■ **LISTED RECORDS**
************

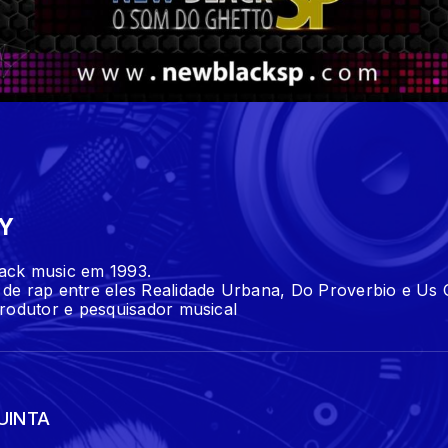
AY
black music em 1993.
de rap entre eles Realidade Urbana, Do Proverbio e Us 
produtor e pesquisador musical
UINTA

************

■ **PROBLEM REQUIREMENTS**
Start at the line containing "black music em 1993." and copy each line through the last one in the records, exactly and with nothing added.

■ **SOLVED EXERCISE**
black music em 1993.
de rap entre eles Realidade Urbana, Do Proverbio e Us 
produtor e pesquisador musical
UINTA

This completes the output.